By Eric Lutz
In summers throughout high school and college, my friends and I worked at a hotdog stand called Voo’s—a mobile cart at an upscale outdoor shopping mall in the suburb where I grew up. From 8:30am to 5:30pm every day, we’d hang out, eat sport peppers and listen to ball games. Then, our boss—the eponymous Voo—would pay us eighty dollars cash from the register, plus whatever tips we earned which, on a good day, amounted to about twenty bucks a piece. It was—and remains—the best job I have ever had.
Amid the pretensions of the uppercrust mall, we were a kind of populist oasis where the low-wage mall employees and the bored shoppers could find reprieve from the carefully manicured shrubbery and high-end shops.
Most of these people were cool. There was the goateed Apple Store guy who ate probably six hotdogs per week. The fun couple that operated the roasted nut stand nearby. Even the Polish security guard who hurled insults at us as he sped by on his Segway found his way into our hearts.
But perhaps more memorable were the various oddballs who would spend an excessive amount of time hanging around our stand. The guy who insisted on calling them wieners, i.e. My girlfriend will have two wieners, please. She likes to have two wieners inside her at all times; the janitor who spent twenty minutes bragging about his—definitely fictional—recent sexual encounter in the freezer of a local Oberweis Dairy.
The strangest of these was a guy named Richie, a short, skinny guy with a dark ponytail and a bushy Van Dyke just starting to show some gray. He looked like a skinny Ron Jeremy and spoke with the kind of harsh Chicago accent usually reserved for “Saturday Night Live” characters.
Richie was a nice guy—too nice, in fact. After ordering a hotdog and a couple minutes of stilted conversation, he acted as though he’d known my friend Joel and I for years.

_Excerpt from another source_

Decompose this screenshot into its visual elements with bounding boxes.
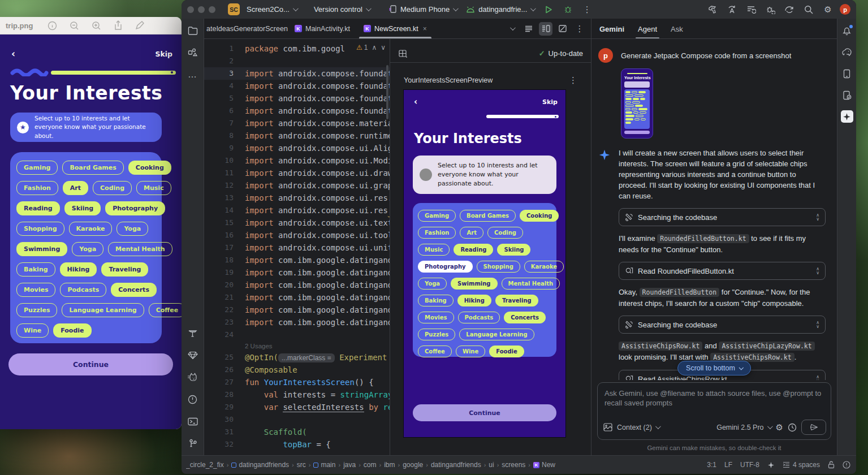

His demeanor was that of someone who was about to sell you something, though it became clear he didn’t have anything to sell.
He ordered a hotdog and, over the next hour or so, told us his life story. He told us how he used to operate a printing press for a local newspaper until the man he worked for introduced himself to someone at a bar as his boss.
“Listen, buddy,” Richie said he told him. “You’re not my boss. God is my boss!”
Richie claimed this incident led directly to his termination. His story seemed to be missing a few key details, but we nodded along and he continued.
He told us that he was now in business for himself selling and installing ice rinks in peoples’ backyards. This was 2010, during college, right after the Blackhawks won the first of their most recent Stanley Cups, and Richie was hoping to capitalize on hockey’s newfound popularity in the city.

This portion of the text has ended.